Filter the material below down to the lines with the word "posta" and give those lines.

BEGIN

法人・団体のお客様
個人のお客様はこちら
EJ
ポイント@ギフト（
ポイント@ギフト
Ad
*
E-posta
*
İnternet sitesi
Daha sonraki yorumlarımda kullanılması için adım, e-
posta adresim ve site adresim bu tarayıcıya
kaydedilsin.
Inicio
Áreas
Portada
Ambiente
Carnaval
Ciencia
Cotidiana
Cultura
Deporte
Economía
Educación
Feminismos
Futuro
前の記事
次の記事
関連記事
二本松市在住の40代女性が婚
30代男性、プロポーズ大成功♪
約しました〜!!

END
BEGIN

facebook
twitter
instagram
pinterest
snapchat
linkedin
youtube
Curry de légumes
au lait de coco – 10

END

# [Task answer]
E-posta
posta adresim ve site adresim bu tarayıcıya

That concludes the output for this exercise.